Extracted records
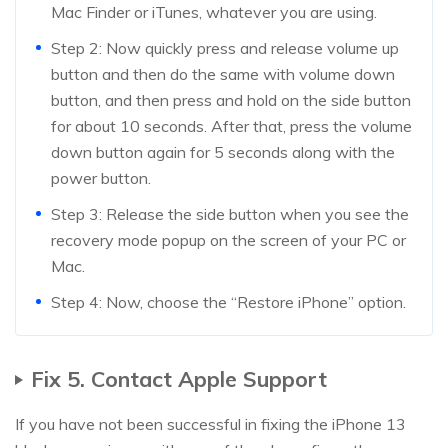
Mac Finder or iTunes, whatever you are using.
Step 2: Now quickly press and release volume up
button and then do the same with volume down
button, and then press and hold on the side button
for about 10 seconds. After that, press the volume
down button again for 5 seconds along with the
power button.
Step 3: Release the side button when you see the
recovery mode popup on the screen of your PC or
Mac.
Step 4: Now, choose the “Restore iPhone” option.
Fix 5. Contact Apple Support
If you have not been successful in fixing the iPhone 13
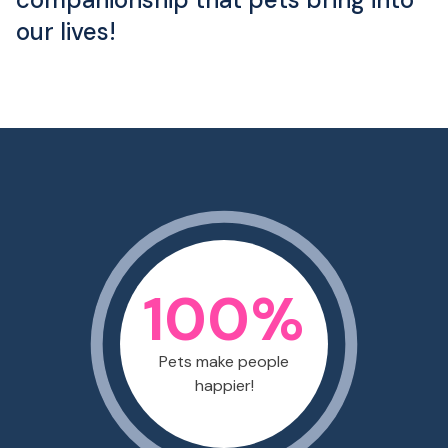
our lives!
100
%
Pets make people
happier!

---

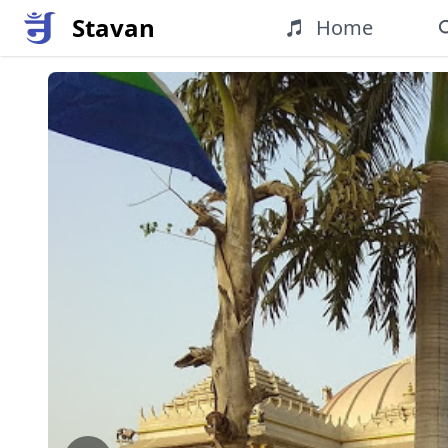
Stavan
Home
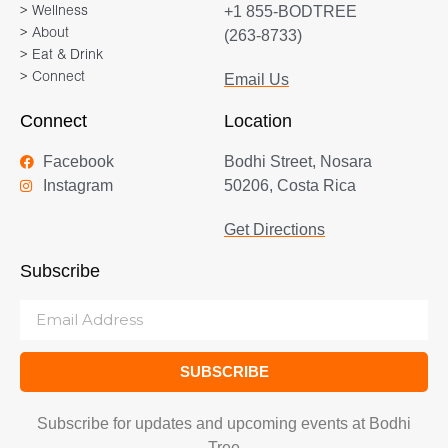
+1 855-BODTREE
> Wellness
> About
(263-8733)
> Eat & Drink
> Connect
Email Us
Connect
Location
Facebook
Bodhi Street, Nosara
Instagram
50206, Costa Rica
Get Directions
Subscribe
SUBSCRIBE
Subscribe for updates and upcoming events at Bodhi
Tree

> _WHAT YOU ARE ASKED TO DO_: Wherever the string "iPhone" appears in the records, copy the whole line.

> _EXERCISE RESULT_:
Step 4: Now, choose the “Restore iPhone” option.
If you have not been successful in fixing the iPhone 13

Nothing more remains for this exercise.